The main thing Sarah wanted to do while in San Francisco was to visit Alcatraz Island and tour the prison. A reasonable request, I was on board to make it happen. Unfortunately, I was not aware that Alcatraz tickets sell out several weeks in advance, especially in the summer months because only one company owns the rights to ferry visitors to the island. So when we tried to buy our passes the day she arrived, they were totally sold out for the entire time she'd be visiting. I felt awful. In hopes of finding tickets, we headed to Fisherman's Wharf (via cable car - weeee) where several tour companies have booths and tour packages.

Sarah looking fly on the way to the wharf. I love riding the cable cars.

At Fisherman's Wharf, we meet Griffin, a fast-talking salesman from the Florida Keys who assures us he can get tickets for Sunday, repeatedly referring to his friend "Alcatraz Jack" who apparently is the underground godfather of Alcatraz tickets. The catch, however, is we will also have to buy a hop-on hop-off bus tour package (and pay double the price for the Alcatraz tickets).

Sarah and I discuss silently via the fantastic marvels of female nonverbal communication (a series of glances, sighs, eyebrow raises, and nods) and decide to go for it. We follow Griffin across the street to meet this Alcatraz Jack - I expect a older man in an office, perhaps wearing an Alcatraz baseball cap but generally professional. The reality, actually, is a unkempt man in a mini-van with fast food in the passenger's seat, crumbs all over his sweatshirt, and the dirtiest ipad I've ever seen. He says we can pick up our tickets from this sidewalk location on Sunday morning. And he wants cash, by the way.
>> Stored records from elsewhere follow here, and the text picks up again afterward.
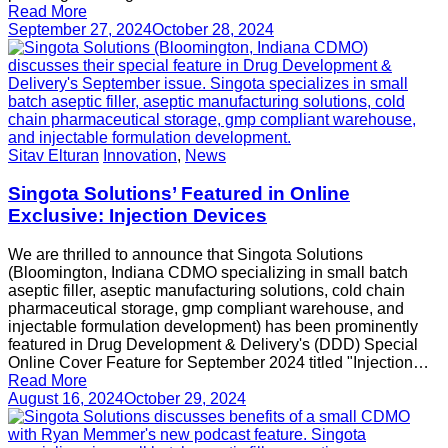
Read More
September 27, 2024
October 28, 2024
Sitav Elturan
Innovation
,
News
Singota Solutions’ Featured in Online
Exclusive: Injection Devices
We are thrilled to announce that Singota Solutions
(Bloomington, Indiana CDMO specializing in small batch
aseptic filler, aseptic manufacturing solutions, cold chain
pharmaceutical storage, gmp compliant warehouse, and
injectable formulation development) has been prominently
featured in Drug Development & Delivery's (DDD) Special
Online Cover Feature for September 2024 titled "Injection…
Read More
August 16, 2024
October 29, 2024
Sarah and I "go to withdrawal money" where we speed-talk our way through pros and cons. Amazingly, we decide to pull the trigger but negotiate some conditions like the hard hitting ladies we are: Griffin consents to lowered bus tour prices with an extra day added to the passes. Also, we agree to only pay for the bus passes up front and will pay the rest once our Alcatraz tickets are in hand. Sarah and I figured if nothing else, we found an excellent deal on bus tours. About 20 minutes later, we see Alcatraz Jack walking down the road. The man has on high-top basketball shoes about 4 sizes too big. His shoes are flopping all over the place as he scuffles across the street in his sweatpant uniform. I'm not gonna lie, our confidence was a little shaken. This fellow did not seem like an outstanding professional.

So, we took full advantage of the hop-on hop-off bus tours and pretty much used the buses for all our transportation needs. As a result, we heard the same information repeatedly & I am now an expert on the architecture of downtown San Francisco and the history of the Italian district. 
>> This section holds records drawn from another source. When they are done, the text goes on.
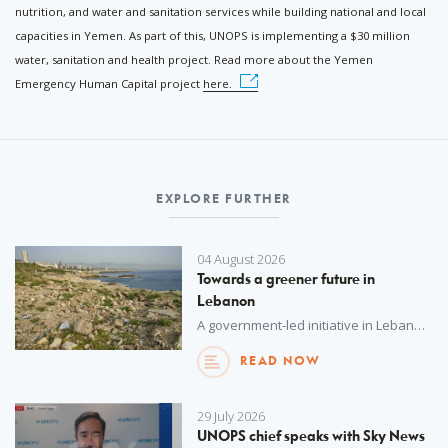
nutrition, and water and sanitation services while building national and local
capacities in Yemen. As part of this, UNOPS is implementing a $30 million
water, sanitation and health project. Read more about the Yemen
Emergency Human Capital project
here.
EXPLORE FURTHER
04 August 2026
Towards a greener future in
Lebanon
A government-led initiative in Lebanon to improve waste management and promote a circular economy will advance its commitments to biodiversity protection and pollution reduction.
READ NOW
29 July 2026
UNOPS chief speaks with Sky News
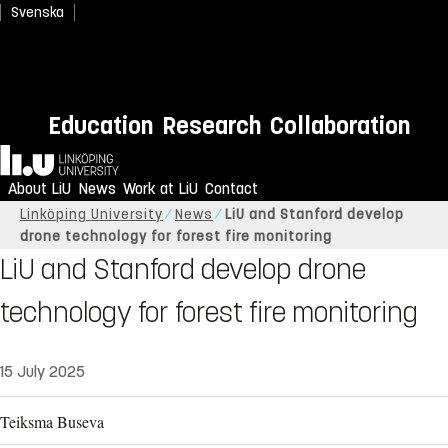
Svenska
Education
Research
Collaboration
Home
About LiU
News
Work at LiU
Contact
Linköping University
News
LiU and Stanford develop
drone technology for forest fire monitoring
LiU and Stanford develop drone
technology for forest fire monitoring
15 July 2025
Teiksma Buseva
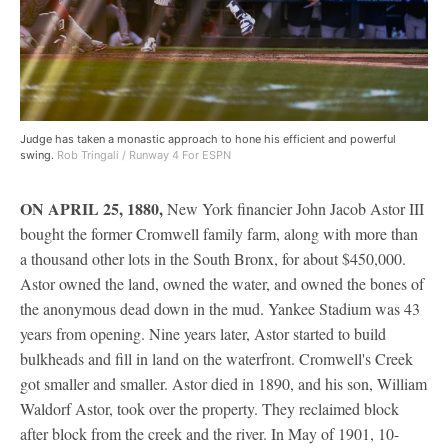
Judge has taken a monastic approach to hone his efficient and powerful
swing.
Rob Tringali / Runway 4 For ESPN
ON APRIL 25, 1880,
New York financier John Jacob Astor III
bought the former Cromwell family farm, along with more than
a thousand other lots in the South Bronx, for about $450,000.
Astor owned the land, owned the water, and owned the bones of
the anonymous dead down in the mud. Yankee Stadium was 43
years from opening. Nine years later, Astor started to build
bulkheads and fill in land on the waterfront. Cromwell's Creek
got smaller and smaller. Astor died in 1890, and his son, William
Waldorf Astor, took over the property. They reclaimed block
after block from the creek and the river. In May of 1901, 10-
Here we are enjoying ourselves:

Sunday morning we go to retreive our promised tickets and our names aren't on the list. I can feel the hulk inside of me coming awake when the gentleman helping us says a couple just canceled and we can have their tickets. Amazingly, it all worked out and we got to visit the infamous island.

We really took our time exploring and the different tours were all very well done - organized, informative, and entertaining. Sarah loves history things and I especially love hearing about the escape attempts (a few of which I suspect were successes). However, I will not be recommending Alcatraz Jack to other patrons. The moral is if you want to visit Alcatraz, get your tickets early and don't trust a man with floppy shoes.

. . .


  1. Great story Beth! And it all worked out, despite Alcatraz Jack pulling a swift one. Terrific pictures!

  2. hahaha, I love the part about 'female non-verbal communication'. Glad you didn't have to hulk out!

  3. i am going to send matthew some size 18 black nike high tops so that he fits in with the natives. i think they will make him seem more legit.